Di particolare interesse sono le considerazioni di Vian su Montini e il suo modo di intendere il culto di Maria. Montini non fu un «mariologo». Ma, prima di diventare Papa, quando era arcivescovo di Milano, si dedicò a una serie di riflessioni — pubblicate poi, a cura di René Laurentin, in Sulla Madonna. Discorsi e scritti (1955-1963), edito nei Quaderni dell’istituto Paolo VI — sulla madre di Gesù Cristo. La grande preoccupazione di Montini, scrive Laurentin, fu di «situare Maria al suo posto autentico nella vita della Chiesa, senza eccessi o negligenze, senza enfasi o minimizzazioni». Montini non volle far suo, prosegue Laurentin, «il trionfalismo del movimento mariano all’ultima moda».
Che genere di moda? Secondo Laurentin (e Vian concorda con lui) negli anni Cinquanta «la mariologia o il fervore mariano non furono privi di eccessi o di esagerazioni». Fu perciò salutare che Montini si preoccupasse di «ritornare alle origini, di ristabilire l’equilibrio» del culto mariano. In un discorso del 16 maggio 1961 l’allora arcivescovo di Milano denunciò esplicitamente questo genere di eccessi: «Alcune volte la fantasia associa alla Madonna dei titoli che non sarebbero molto convenienti; in bassa Italia ho trovato persino una Madonna … delle galline!», denunciò. Talvolta la nostra pietà si fa «interessata», proseguì Montini; diventiamo «devoti della Madonna quando v’è un esame da sostenere, o abbiamo mal di testa, o una malattia o un’operazione da superare, e così via; allora è la Madonna dei miracoli, la Madonna delle grazie». Questo «è bello, ma è un po’ una devozione che… tira giù la Madonna». I nostri bisogni, proseguiva Montini, «soverchiano l’amore e la dedizione che dobbiamo a Maria Santissima». In questo modo quello della fede diventerebbe nient’altro che «un mutuo soccorso, un’associazione contro le disgrazie».

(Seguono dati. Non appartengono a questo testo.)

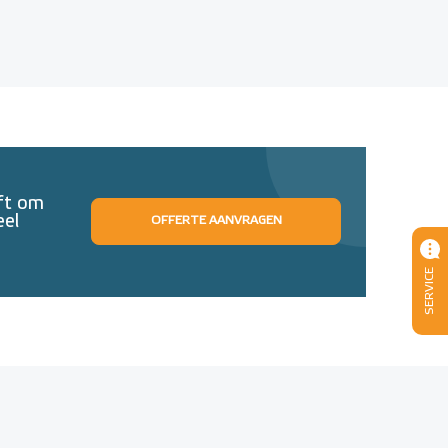
eft om
eel
OFFERTE AANVRAGEN
SERVICE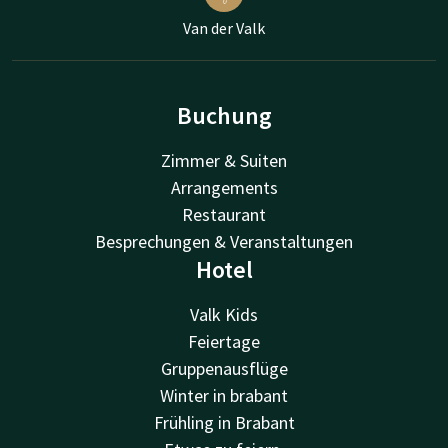
Van der Valk
Buchung
Zimmer & Suiten
Arrangements
Restaurant
Besprechungen & Veranstaltungen
Hotel
Valk Kids
Feiertage
Gruppenausflüge
Winter in brabant
Frühling in Brabant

Importante fu anche, secondo Vian, l’intervento di Paolo VI in materia di proclamazioni di santi e beati. Chi conosce la complessità e il rigore dei processi che precedono beatificazioni e canonizzazioni, sa bene — disse Montini — che la Chiesa è «cauta ed esigente» nel pretendere le prove delle virtù in grado «eroico». Un raggiungimento delle prove «superlativo, eminente, comprovato da inconfutabili testimonianze, analizzato con rigore critico e con metodo obiettivamente storico, anzi convalidato da due verifiche, una negativa, quella così detta del “non culto”, la quale assicura i giudici del processo non esservi l’influsso di qualche eventuale mistificazione popolare; l’altra, quella positiva dei miracoli, quasi come attestato trascendente d’un divino beneplacito all’eccezionale riconoscimento della santità che la Chiesa intende venerare nei singoli e singolari candidati agli onori degli altari». Al riparo da «considerazioni politiche».